With images removed, return the whole listing exactly as written.

-------

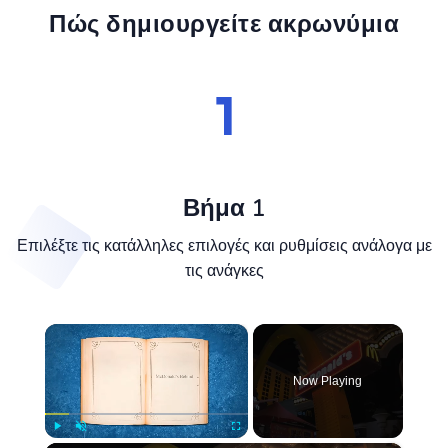
Πώς δημιουργείτε ακρωνύμια
Βήμα 1
Επιλέξτε τις κατάλληλες επιλογές και ρυθμίσεις ανάλογα με
τις ανάγκες
×
Now Playing
Play
Unmute
Fullscreen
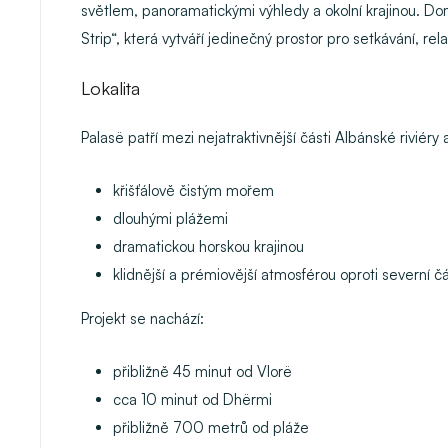
světlem, panoramatickými výhledy a okolní krajinou. D
Strip“, která vytváří jedinečný prostor pro setkávání, r
Lokalita
Palasë patří mezi nejatraktivnější části Albánské riviéry
křišťálově čistým mořem
dlouhými plážemi
dramatickou horskou krajinou
klidnější a prémiovější atmosférou oproti severní č
Projekt se nachází:
přibližně 45 minut od
Vlorë
cca 10 minut od
Dhërmi
přibližně 700 metrů od pláže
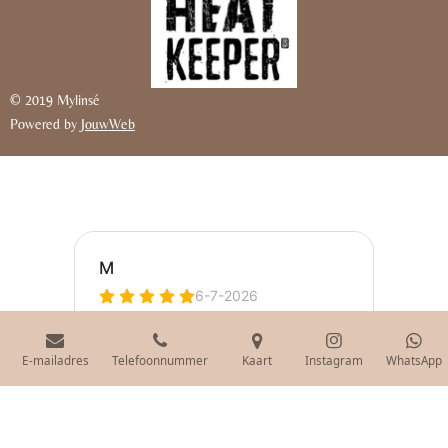
© 2019 Mylinsé
Powered by
JouwWeb
E-mailadres
Telefoonnummer
Kaart
Instagram
WhatsApp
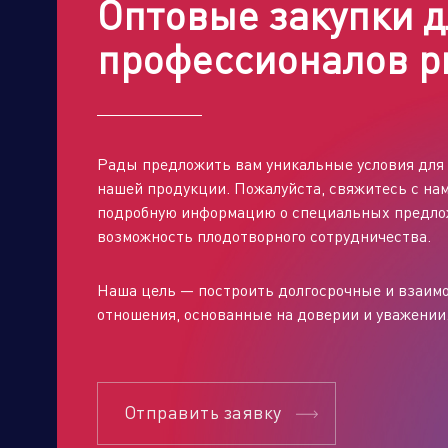
Оптовые закупки д
профессионалов р
От
Рады предложить вам уникальные условия для 
нашей продукции. Пожалуйста, свяжитесь с нам
подробную информацию о специальных предло
возможность плодотворного сотрудничества.
Наша цель — построить долгосрочные и взаи
отношения, основанные на доверии и уважении
Отправить заявку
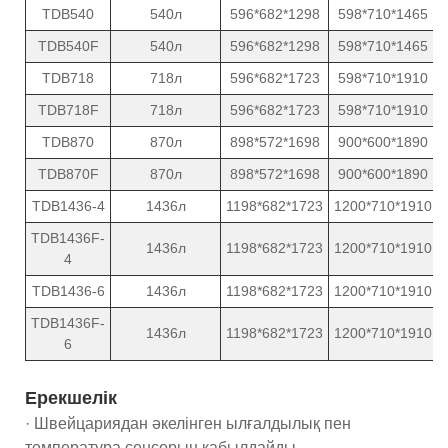
TDB540
540л
596*682*1298
598*710*1465
TDB540F
540л
596*682*1298
598*710*1465
TDB718
718л
596*682*1723
598*710*1910
TDB718F
718л
596*682*1723
598*710*1910
TDB870
870л
898*572*1698
900*600*1890
TDB870F
870л
898*572*1698
900*600*1890
TDB1436-4
1436л
1198*682*1723
1200*710*1910
TDB1436F-
1436л
1198*682*1723
1200*710*1910
4
TDB1436-6
1436л
1198*682*1723
1200*710*1910
TDB1436F-
1436л
1198*682*1723
1200*710*1910
6
Ерекшелік
· Швейцариядан әкелінген ылғалдылық пен
температура сенсорын қабылдайды.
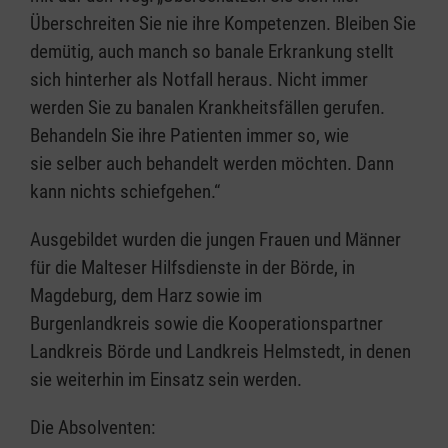
Überschreiten Sie nie ihre Kompetenzen. Bleiben Sie
demütig, auch manch so banale Erkrankung stellt
sich hinterher als Notfall heraus. Nicht immer
werden Sie zu banalen Krankheitsfällen gerufen.
Behandeln Sie ihre Patienten immer so, wie
sie selber auch behandelt werden möchten. Dann
kann nichts schiefgehen.“
Ausgebildet wurden die jungen Frauen und Männer
für die Malteser Hilfsdienste in der Börde, in
Magdeburg, dem Harz sowie im
Burgenlandkreis sowie die Kooperationspartner
Landkreis Börde und Landkreis Helmstedt, in denen
sie weiterhin im Einsatz sein werden.
Die Absolventen:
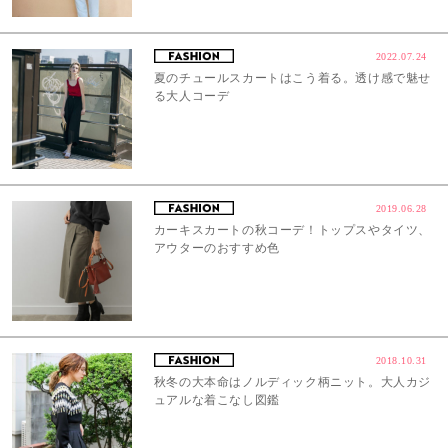
2022.07.24
夏のチュールスカートはこう着る。透け感で魅せ
る大人コーデ
2019.06.28
カーキスカートの秋コーデ！トップスやタイツ、
アウターのおすすめ色
2018.10.31
秋冬の大本命はノルディック柄ニット。大人カジ
ュアルな着こなし図鑑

-------

WRITTEN RESPONSE ▸
Πώς δημιουργείτε ακρωνύμια
Βήμα 1
Επιλέξτε τις κατάλληλες επιλογές και ρυθμίσεις ανάλογα με
τις ανάγκες
×
Now Playing
Play
Unmute
Fullscreen
světlem, panoramatickými výhledy a okolní krajinou. D
Strip“, která vytváří jedinečný prostor pro setkávání, r
Lokalita
Palasë patří mezi nejatraktivnější části Albánské riviéry
křišťálově čistým mořem
dlouhými plážemi
dramatickou horskou krajinou
klidnější a prémiovější atmosférou oproti severní č
Projekt se nachází:
přibližně 45 minut od
Vlorë
cca 10 minut od
Dhërmi
přibližně 700 metrů od pláže
© 2019 Mylinsé
Powered by
JouwWeb
E-mailadres
Telefoonnummer
Kaart
Instagram
WhatsApp
Оптовые закупки д
профессионалов р
От
Рады предложить вам уникальные условия для 
нашей продукции. Пожалуйста, свяжитесь с нам
подробную информацию о специальных предло
возможность плодотворного сотрудничества.
Наша цель — построить долгосрочные и взаи
отношения, основанные на доверии и уважении
Отправить заявку
TDB540
540л
596*682*1298
598*710*1465
TDB540F
540л
596*682*1298
598*710*1465
TDB718
718л
596*682*1723
598*710*1910
TDB718F
718л
596*682*1723
598*710*1910
TDB870
870л
898*572*1698
900*600*1890
TDB870F
870л
898*572*1698
900*600*1890
TDB1436-4
1436л
1198*682*1723
1200*710*1910
TDB1436F-
1436л
1198*682*1723
1200*710*1910
4
TDB1436-6
1436л
1198*682*1723
1200*710*1910
TDB1436F-
1436л
1198*682*1723
1200*710*1910
6
Ерекшелік
· Швейцариядан әкелінген ылғалдылық пен
температура сенсорын қабылдайды.
Überschreiten Sie nie ihre Kompetenzen. Bleiben Sie
demütig, auch manch so banale Erkrankung stellt
sich hinterher als Notfall heraus. Nicht immer
werden Sie zu banalen Krankheitsfällen gerufen.
Behandeln Sie ihre Patienten immer so, wie
sie selber auch behandelt werden möchten. Dann
kann nichts schiefgehen.“
Ausgebildet wurden die jungen Frauen und Männer
für die Malteser Hilfsdienste in der Börde, in
Magdeburg, dem Harz sowie im
Burgenlandkreis sowie die Kooperationspartner
Landkreis Börde und Landkreis Helmstedt, in denen
sie weiterhin im Einsatz sein werden.
Die Absolventen:
2022.07.24
夏のチュールスカートはこう着る。透け感で魅せ
る大人コーデ
2019.06.28
カーキスカートの秋コーデ！トップスやタイツ、
アウターのおすすめ色
2018.10.31
秋冬の大本命はノルディック柄ニット。大人カジ
ュアルな着こなし図鑑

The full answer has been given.